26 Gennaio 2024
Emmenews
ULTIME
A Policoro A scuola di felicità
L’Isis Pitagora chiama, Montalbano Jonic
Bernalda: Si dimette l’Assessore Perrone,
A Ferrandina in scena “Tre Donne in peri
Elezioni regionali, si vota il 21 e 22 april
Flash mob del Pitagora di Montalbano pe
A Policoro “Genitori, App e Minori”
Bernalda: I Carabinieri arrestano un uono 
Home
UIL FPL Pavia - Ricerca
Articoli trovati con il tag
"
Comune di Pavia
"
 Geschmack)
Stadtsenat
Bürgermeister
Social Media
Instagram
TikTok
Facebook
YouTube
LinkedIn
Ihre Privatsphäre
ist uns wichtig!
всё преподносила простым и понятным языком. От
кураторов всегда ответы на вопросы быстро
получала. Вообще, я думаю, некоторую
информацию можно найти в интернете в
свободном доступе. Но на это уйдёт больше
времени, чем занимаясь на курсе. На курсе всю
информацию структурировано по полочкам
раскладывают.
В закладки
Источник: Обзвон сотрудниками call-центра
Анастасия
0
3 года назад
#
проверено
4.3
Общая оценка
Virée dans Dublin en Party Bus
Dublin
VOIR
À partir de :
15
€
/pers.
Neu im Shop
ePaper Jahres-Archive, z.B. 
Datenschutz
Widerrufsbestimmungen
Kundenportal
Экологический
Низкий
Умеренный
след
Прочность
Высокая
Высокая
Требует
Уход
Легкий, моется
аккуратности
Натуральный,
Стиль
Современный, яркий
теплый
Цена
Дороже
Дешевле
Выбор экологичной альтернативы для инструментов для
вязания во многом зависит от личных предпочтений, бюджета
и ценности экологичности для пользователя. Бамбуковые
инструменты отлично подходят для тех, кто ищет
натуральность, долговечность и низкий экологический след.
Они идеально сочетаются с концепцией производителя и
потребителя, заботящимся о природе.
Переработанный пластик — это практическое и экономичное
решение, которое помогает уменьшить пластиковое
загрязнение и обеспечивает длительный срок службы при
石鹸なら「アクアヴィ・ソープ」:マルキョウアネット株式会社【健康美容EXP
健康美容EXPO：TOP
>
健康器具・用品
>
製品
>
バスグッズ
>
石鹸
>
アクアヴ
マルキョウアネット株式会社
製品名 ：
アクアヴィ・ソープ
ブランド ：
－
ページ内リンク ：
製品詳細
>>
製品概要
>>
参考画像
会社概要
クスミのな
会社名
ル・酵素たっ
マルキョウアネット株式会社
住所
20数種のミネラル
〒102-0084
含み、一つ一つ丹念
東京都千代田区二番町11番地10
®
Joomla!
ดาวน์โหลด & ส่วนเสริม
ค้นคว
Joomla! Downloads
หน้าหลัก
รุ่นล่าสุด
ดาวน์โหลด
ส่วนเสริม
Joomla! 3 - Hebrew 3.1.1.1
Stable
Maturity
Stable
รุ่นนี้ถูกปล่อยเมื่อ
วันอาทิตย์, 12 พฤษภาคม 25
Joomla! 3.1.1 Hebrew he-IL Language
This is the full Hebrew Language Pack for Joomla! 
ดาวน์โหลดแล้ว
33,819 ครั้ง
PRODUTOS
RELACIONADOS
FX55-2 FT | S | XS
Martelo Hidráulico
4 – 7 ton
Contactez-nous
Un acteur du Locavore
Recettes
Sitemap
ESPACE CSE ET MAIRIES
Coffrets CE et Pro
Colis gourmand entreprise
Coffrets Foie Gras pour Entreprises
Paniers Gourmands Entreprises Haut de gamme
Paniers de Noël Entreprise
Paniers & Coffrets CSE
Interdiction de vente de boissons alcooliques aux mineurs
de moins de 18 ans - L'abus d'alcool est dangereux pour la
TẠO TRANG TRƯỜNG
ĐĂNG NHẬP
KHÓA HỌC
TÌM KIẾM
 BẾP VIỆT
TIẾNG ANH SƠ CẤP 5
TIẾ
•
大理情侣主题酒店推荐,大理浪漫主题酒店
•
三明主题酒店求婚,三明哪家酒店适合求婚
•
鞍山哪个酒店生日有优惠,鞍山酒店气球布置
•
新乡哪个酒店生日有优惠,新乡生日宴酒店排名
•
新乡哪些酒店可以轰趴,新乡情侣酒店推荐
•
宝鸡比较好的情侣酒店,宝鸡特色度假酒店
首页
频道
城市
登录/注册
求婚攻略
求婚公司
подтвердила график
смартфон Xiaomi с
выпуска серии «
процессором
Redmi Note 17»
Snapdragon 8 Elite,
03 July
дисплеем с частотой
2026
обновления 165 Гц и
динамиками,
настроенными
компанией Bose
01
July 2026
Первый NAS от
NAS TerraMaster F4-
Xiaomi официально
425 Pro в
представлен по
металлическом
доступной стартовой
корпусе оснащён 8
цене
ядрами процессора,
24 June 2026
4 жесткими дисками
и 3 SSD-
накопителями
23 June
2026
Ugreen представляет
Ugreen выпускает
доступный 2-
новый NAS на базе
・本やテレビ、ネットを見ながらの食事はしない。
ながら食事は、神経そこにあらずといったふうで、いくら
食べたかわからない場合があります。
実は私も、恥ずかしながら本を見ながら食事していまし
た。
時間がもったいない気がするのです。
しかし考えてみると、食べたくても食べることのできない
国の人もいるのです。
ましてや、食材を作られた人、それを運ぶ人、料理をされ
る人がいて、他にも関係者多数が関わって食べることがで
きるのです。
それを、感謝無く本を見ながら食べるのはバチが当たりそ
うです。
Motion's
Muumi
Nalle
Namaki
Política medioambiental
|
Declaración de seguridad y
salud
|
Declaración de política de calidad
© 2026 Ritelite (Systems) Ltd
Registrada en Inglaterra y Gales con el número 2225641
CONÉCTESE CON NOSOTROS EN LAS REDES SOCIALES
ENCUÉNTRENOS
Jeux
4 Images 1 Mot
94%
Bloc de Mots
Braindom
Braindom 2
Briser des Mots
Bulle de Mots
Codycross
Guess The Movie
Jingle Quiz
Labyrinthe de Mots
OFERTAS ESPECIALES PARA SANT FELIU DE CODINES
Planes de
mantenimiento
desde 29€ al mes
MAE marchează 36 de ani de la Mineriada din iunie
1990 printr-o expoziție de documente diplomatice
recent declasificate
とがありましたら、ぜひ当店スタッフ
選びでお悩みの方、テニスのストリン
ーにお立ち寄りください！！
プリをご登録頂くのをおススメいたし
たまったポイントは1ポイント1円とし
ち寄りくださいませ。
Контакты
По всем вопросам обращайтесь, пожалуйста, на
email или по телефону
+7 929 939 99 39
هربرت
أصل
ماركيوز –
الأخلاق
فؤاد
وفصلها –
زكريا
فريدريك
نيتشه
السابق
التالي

:::

## Task details
From the data above, extract every line in its exact form.

## Answer box
26 Gennaio 2024
Emmenews
ULTIME
A Policoro A scuola di felicità
L’Isis Pitagora chiama, Montalbano Jonic
Bernalda: Si dimette l’Assessore Perrone,
A Ferrandina in scena “Tre Donne in peri
Elezioni regionali, si vota il 21 e 22 april
Flash mob del Pitagora di Montalbano pe
A Policoro “Genitori, App e Minori”
Bernalda: I Carabinieri arrestano un uono 
Home
UIL FPL Pavia - Ricerca
Articoli trovati con il tag
"
Comune di Pavia
"
 Geschmack)
Stadtsenat
Bürgermeister
Social Media
Instagram
TikTok
Facebook
YouTube
LinkedIn
Ihre Privatsphäre
ist uns wichtig!
всё преподносила простым и понятным языком. От
кураторов всегда ответы на вопросы быстро
получала. Вообще, я думаю, некоторую
информацию можно найти в интернете в
свободном доступе. Но на это уйдёт больше
времени, чем занимаясь на курсе. На курсе всю
информацию структурировано по полочкам
раскладывают.
В закладки
Источник: Обзвон сотрудниками call-центра
Анастасия
0
3 года назад
#
проверено
4.3
Общая оценка
Virée dans Dublin en Party Bus
Dublin
VOIR
À partir de :
15
€
/pers.
Neu im Shop
ePaper Jahres-Archive, z.B. 
Datenschutz
Widerrufsbestimmungen
Kundenportal
Экологический
Низкий
Умеренный
след
Прочность
Высокая
Высокая
Требует
Уход
Легкий, моется
аккуратности
Натуральный,
Стиль
Современный, яркий
теплый
Цена
Дороже
Дешевле
Выбор экологичной альтернативы для инструментов для
вязания во многом зависит от личных предпочтений, бюджета
и ценности экологичности для пользователя. Бамбуковые
инструменты отлично подходят для тех, кто ищет
натуральность, долговечность и низкий экологический след.
Они идеально сочетаются с концепцией производителя и
потребителя, заботящимся о природе.
Переработанный пластик — это практическое и экономичное
решение, которое помогает уменьшить пластиковое
загрязнение и обеспечивает длительный срок службы при
石鹸なら「アクアヴィ・ソープ」:マルキョウアネット株式会社【健康美容EXP
健康美容EXPO：TOP
>
健康器具・用品
>
製品
>
バスグッズ
>
石鹸
>
アクアヴ
マルキョウアネット株式会社
製品名 ：
アクアヴィ・ソープ
ブランド ：
－
ページ内リンク ：
製品詳細
>>
製品概要
>>
参考画像
会社概要
クスミのな
会社名
ル・酵素たっ
マルキョウアネット株式会社
住所
20数種のミネラル
〒102-0084
含み、一つ一つ丹念
東京都千代田区二番町11番地10
®
Joomla!
ดาวน์โหลด & ส่วนเสริม
ค้นคว
Joomla! Downloads
หน้าหลัก
รุ่นล่าสุด
ดาวน์โหลด
ส่วนเสริม
Joomla! 3 - Hebrew 3.1.1.1
Stable
Maturity
Stable
รุ่นนี้ถูกปล่อยเมื่อ
วันอาทิตย์, 12 พฤษภาคม 25
Joomla! 3.1.1 Hebrew he-IL Language
This is the full Hebrew Language Pack for Joomla! 
ดาวน์โหลดแล้ว
33,819 ครั้ง
PRODUTOS
RELACIONADOS
FX55-2 FT | S | XS
Martelo Hidráulico
4 – 7 ton
Contactez-nous
Un acteur du Locavore
Recettes
Sitemap
ESPACE CSE ET MAIRIES
Coffrets CE et Pro
Colis gourmand entreprise
Coffrets Foie Gras pour Entreprises
Paniers Gourmands Entreprises Haut de gamme
Paniers de Noël Entreprise
Paniers & Coffrets CSE
Interdiction de vente de boissons alcooliques aux mineurs
de moins de 18 ans - L'abus d'alcool est dangereux pour la
TẠO TRANG TRƯỜNG
ĐĂNG NHẬP
KHÓA HỌC
TÌM KIẾM
 BẾP VIỆT
TIẾNG ANH SƠ CẤP 5
TIẾ
•
大理情侣主题酒店推荐,大理浪漫主题酒店
•
三明主题酒店求婚,三明哪家酒店适合求婚
•
鞍山哪个酒店生日有优惠,鞍山酒店气球布置
•
新乡哪个酒店生日有优惠,新乡生日宴酒店排名
•
新乡哪些酒店可以轰趴,新乡情侣酒店推荐
•
宝鸡比较好的情侣酒店,宝鸡特色度假酒店
首页
频道
城市
登录/注册
求婚攻略
求婚公司
подтвердила график
смартфон Xiaomi с
выпуска серии «
процессором
Redmi Note 17»
Snapdragon 8 Elite,
03 July
дисплеем с частотой
2026
обновления 165 Гц и
динамиками,
настроенными
компанией Bose
01
July 2026
Первый NAS от
NAS TerraMaster F4-
Xiaomi официально
425 Pro в
представлен по
металлическом
доступной стартовой
корпусе оснащён 8
цене
ядрами процессора,
24 June 2026
4 жесткими дисками
и 3 SSD-
накопителями
23 June
2026
Ugreen представляет
Ugreen выпускает
доступный 2-
новый NAS на базе
・本やテレビ、ネットを見ながらの食事はしない。
ながら食事は、神経そこにあらずといったふうで、いくら
食べたかわからない場合があります。
実は私も、恥ずかしながら本を見ながら食事していまし
た。
時間がもったいない気がするのです。
しかし考えてみると、食べたくても食べることのできない
国の人もいるのです。
ましてや、食材を作られた人、それを運ぶ人、料理をされ
る人がいて、他にも関係者多数が関わって食べることがで
きるのです。
それを、感謝無く本を見ながら食べるのはバチが当たりそ
うです。
Motion's
Muumi
Nalle
Namaki
Política medioambiental
|
Declaración de seguridad y
salud
|
Declaración de política de calidad
© 2026 Ritelite (Systems) Ltd
Registrada en Inglaterra y Gales con el número 2225641
CONÉCTESE CON NOSOTROS EN LAS REDES SOCIALES
ENCUÉNTRENOS
Jeux
4 Images 1 Mot
94%
Bloc de Mots
Braindom
Braindom 2
Briser des Mots
Bulle de Mots
Codycross
Guess The Movie
Jingle Quiz
Labyrinthe de Mots
OFERTAS ESPECIALES PARA SANT FELIU DE CODINES
Planes de
mantenimiento
desde 29€ al mes
MAE marchează 36 de ani de la Mineriada din iunie
1990 printr-o expoziție de documente diplomatice
recent declasificate
とがありましたら、ぜひ当店スタッフ
選びでお悩みの方、テニスのストリン
ーにお立ち寄りください！！
プリをご登録頂くのをおススメいたし
たまったポイントは1ポイント1円とし
ち寄りくださいませ。
Контакты
По всем вопросам обращайтесь, пожалуйста, на
email или по телефону
+7 929 939 99 39
هربرت
أصل
ماركيوز –
الأخلاق
فؤاد
وفصلها –
زكريا
فريدريك
نيتشه
السابق
التالي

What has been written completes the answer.